Mintel Beauty & Personal Care has highlighted seasonality as a key trend in the beauty sector, saying that the seasons are now defining beauty regimens.
Manufacturers are increasingly producing ranges that offer defence against the effects of specific weather conditions, with seasonal products accounting for as many as 11.1% of all beauty and personal care launches in 2014 compared to 9.8% in 2011, says Mintel. And seasonal facial skincare launches rose from 0.5% of launches globally in 2009 to 1.2% in 2014.
“Our research shows that consumers are becoming increasingly aware of – and concerned about – how changes in the environment are affecting the condition of their skin and hair,” commented Jane Henderson, global president, Mintel Beauty & Personal Care.
This is leading to consumers not just looking for seasonal colours but also wanting beauty products which meet the different needs of their changing environment, seeking, for example, extra moisturizing products during winter months or hair care products which prevent frizz and damage caused by the wind and sun. In fact, Mintel found that 80% of Germans think their skin’s needs change throughout the year and that 37% of French women change their bodycare products according to the season.
People are also choosing different fragrances for different seasons, and 32% of Italian fragrance users stated an interest in fragrances with cooling or heating benefits too.
All of these demands, says Mintel, may test loyalty ties between consumer and brand, with beauty manufacturers having to work harder than ever to convince consumers that they can provide a scope of products that will be relevant and responsive throughout the year.

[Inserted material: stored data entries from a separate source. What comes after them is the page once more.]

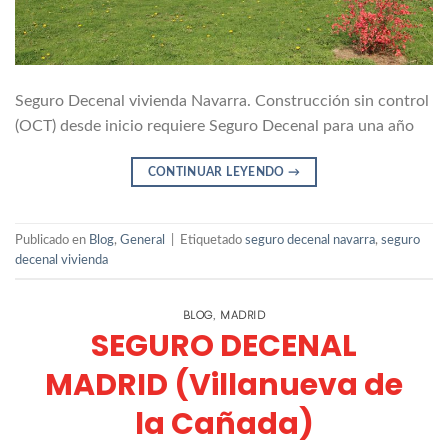
Seguro Decenal vivienda Navarra. Construcción sin control
(OCT) desde inicio requiere Seguro Decenal para una año
CONTINUAR LEYENDO
→
Publicado en
Blog
,
General
|
Etiquetado
seguro decenal navarra
,
seguro
decenal vivienda
BLOG
MADRID
,
SEGURO DECENAL
MADRID (Villanueva de
la Cañada)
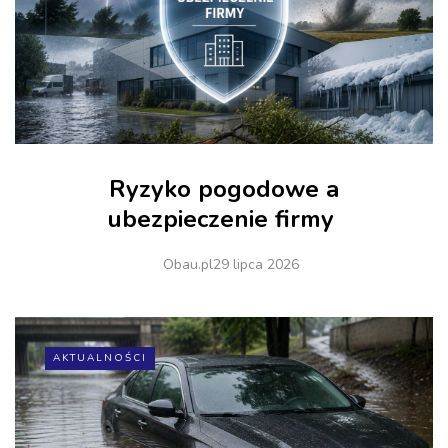
Ryzyko pogodowe a
ubezpieczenie firmy
Obau.pl
29 lipca 2026
AKTUALNOŚCI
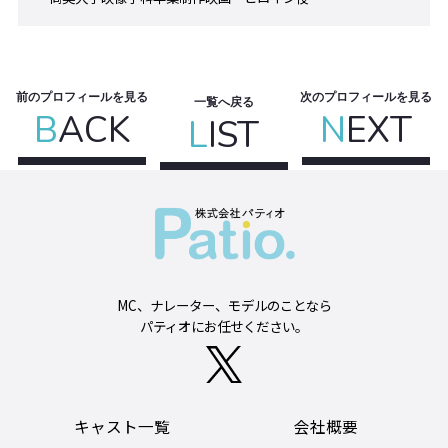
前のプロフィールを見る
次のプロフィールを見る
一覧へ戻る
B
ACK
N
EXT
L
IST
MC、ナレーター、モデルのことなら
パティオにお任せください。
キャスト一覧
会社概要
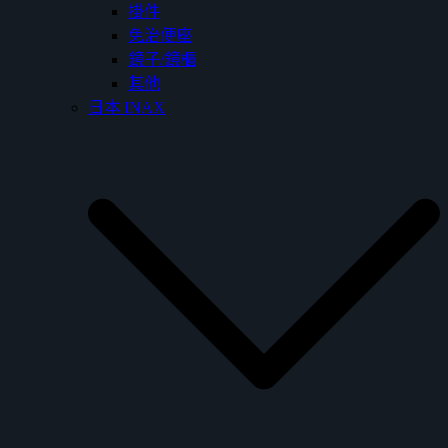
掛件
免治便座
鏡子/鏡櫃
其他
日本 INAX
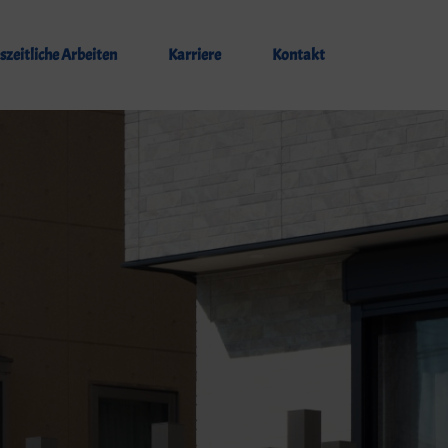
szeitliche Arbeiten
Karriere
Kontakt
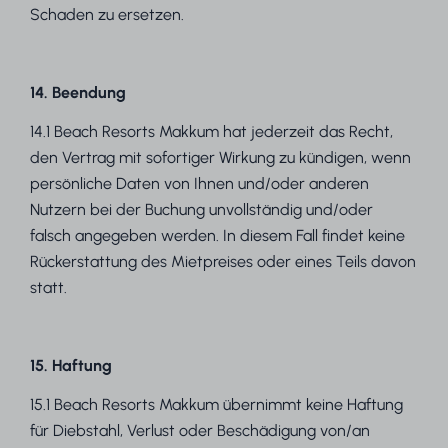
Schaden zu ersetzen.
14. Beendung
14.1 Beach Resorts Makkum hat jederzeit das Recht,
den Vertrag mit sofortiger Wirkung zu kündigen, wenn
persönliche Daten von Ihnen und/oder anderen
Nutzern bei der Buchung unvollständig und/oder
falsch angegeben werden. In diesem Fall findet keine
Rückerstattung des Mietpreises oder eines Teils davon
statt.
15. Haftung
15.1 Beach Resorts Makkum übernimmt keine Haftung
für Diebstahl, Verlust oder Beschädigung von/an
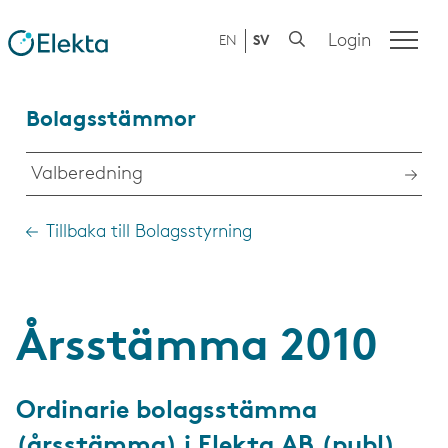
Login
EN
SV
Bolagsstämmor
Valberedning
Tillbaka till Bolagsstyrning
Årsstämma 2010
Ordinarie bolagsstämma
(årsstämma) i Elekta AB (publ)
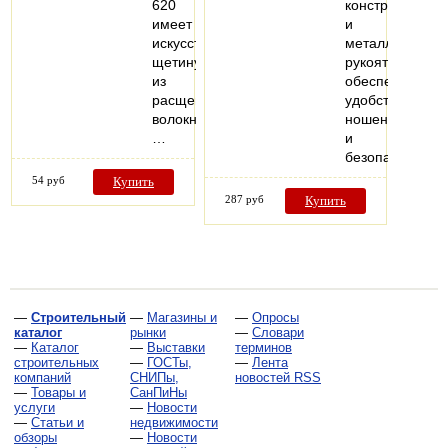
620
конструкция
имеет
и
искусственную
металлическая
щетину
рукоять
из
обеспечивают
расщепленного
удобство
волокна.
ношения
…
и
безопасность…
54 руб
Купить
287 руб
Купить
—
Строительный
—
Магазины и
—
Опросы
каталог
рынки
—
Словари
—
Каталог
—
Выставки
терминов
строительных
—
ГОСТы,
—
Лента
компаний
СНИПы,
новостей RSS
—
Товары и
СанПиНы
услуги
—
Новости
—
Статьи и
недвижимости
обзоры
—
Новости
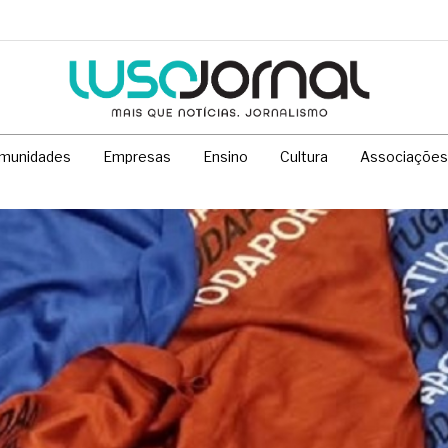
munidades
Empresas
Ensino
Cultura
Associações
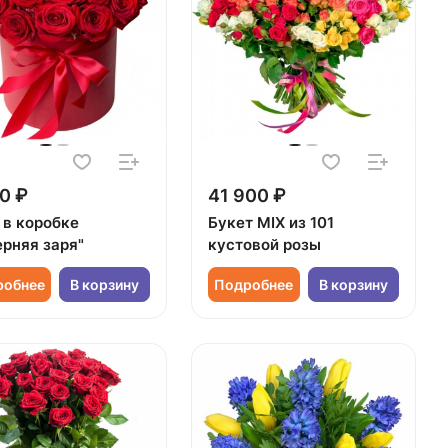
0 ₽
41 900 ₽
 в коробке
Букет MIX из 101
ерняя заря"
кустовой розы
робнее
В корзину
Подробнее
В корзину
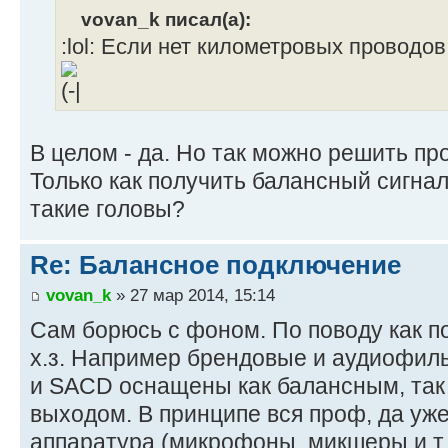
vovan_k писал(а):
:lol: Если нет километровых проводов
В целом - да. Но так можно решить п
Только как получить балансный сигнал
такие головы?
Re: Балансное подключение
vovan_k
» 27 мар 2014, 15:14
Сам борюсь с фоном. По поводу как по
х.з. Например брендовые и аудиофиль
и SACD оснащены как балансным, так
выходом. В принципе вся проф, да уже
аппаратура (микрофоны, микшеры и т.п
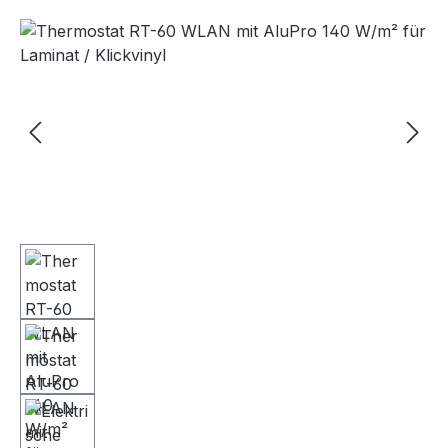
Bildergalerie überspringen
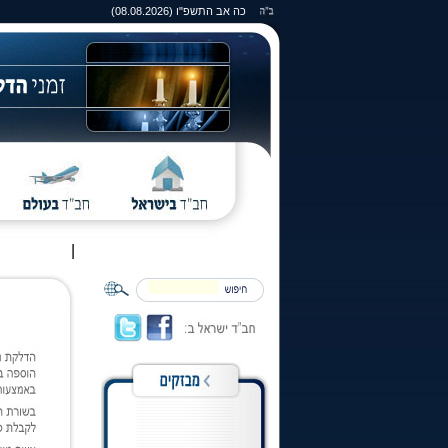
כה אב התשפ"ו (08.08.2026)
|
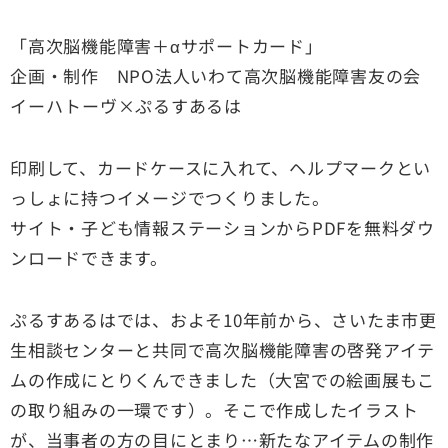
「高次脳機能障害＋αサポートカード」
企画・制作 NPO法人いわて高次脳機能障害友の会
イーハトーヴ×ぷるすあるは
印刷して、カードケースに入れて、ヘルプマークとい
っしょに持つイメージでつくりました。
サイト・子ども情報ステーションからPDFを無料ダウ
ンロードできます。
ぷるすあるはでは、およそ10年前から、さいたま市更
生相談センターと共同で高次脳機能障害の啓発アイテ
ムの作成にとりくんできました（大宮での絵画展もこ
の取り組みの一環です）。そこで作成したイラスト
が、当事者の方の目にとまり…新たなアイテムの制作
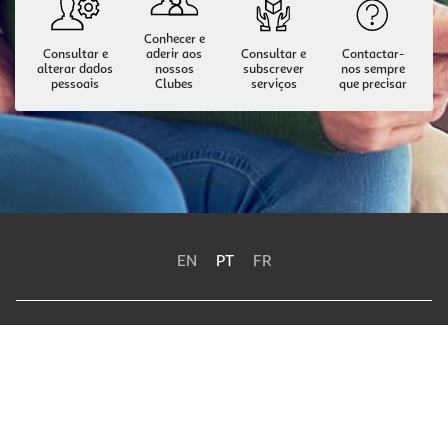
Conhecer e
Consultar e
aderir aos
Consultar e
Contactar-
alterar dados
nossos
subscrever
nos sempre
pessoais
Clubes
serviços
que precisar
EN
PT
FR
Política de Privacidade
Termos e Condições
Política de Cookies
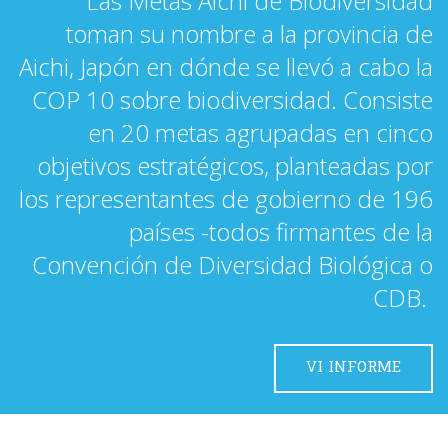
Las Metas Aichi de Biodiversidad
toman su nombre a la provincia de
Aichi, Japón en dónde se llevó a cabo la
COP 10 sobre biodiversidad. Consiste
en 20 metas agrupadas en cinco
objetivos estratégicos, planteadas por
los representantes de gobierno de 196
países -todos firmantes de la
Convención de Diversidad Biológica o
CDB.
VI INFORME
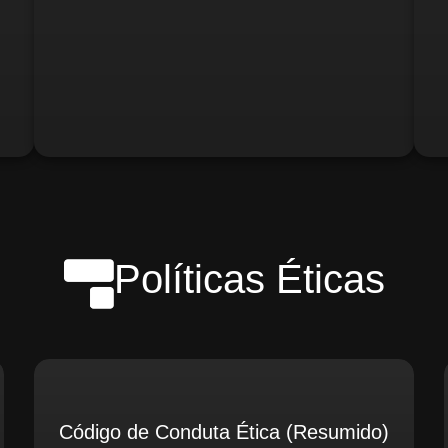
o)
Gerente de Logística
Gerente de Contabilidade
Políticas Éticas
Código de Conduta Ética (Resumido)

Vivienne Rudd, director of Insight, Beauty and Personal Care at Mintel, explained: “Traditionally, winter products?have concentrated on the hands, represented by rich creams that are said to prevent dryness and chapping. Now, a new generation of winter care products offer additional care and hydration for the skin. These tend to target dry or very dry skin and mention cold, dry weather. However, the future may see the arrival of boosters that address cold, damp weather as well as the extremes of dryness. By creating these seasonal options, brands have a chance of building year-round loyalty.”
Rudd added: “Seasonal approaches will also extend to ingredients harvested at the most opportune time, while seasonal boosters and complementary teas and tonics will join mainstream collections.”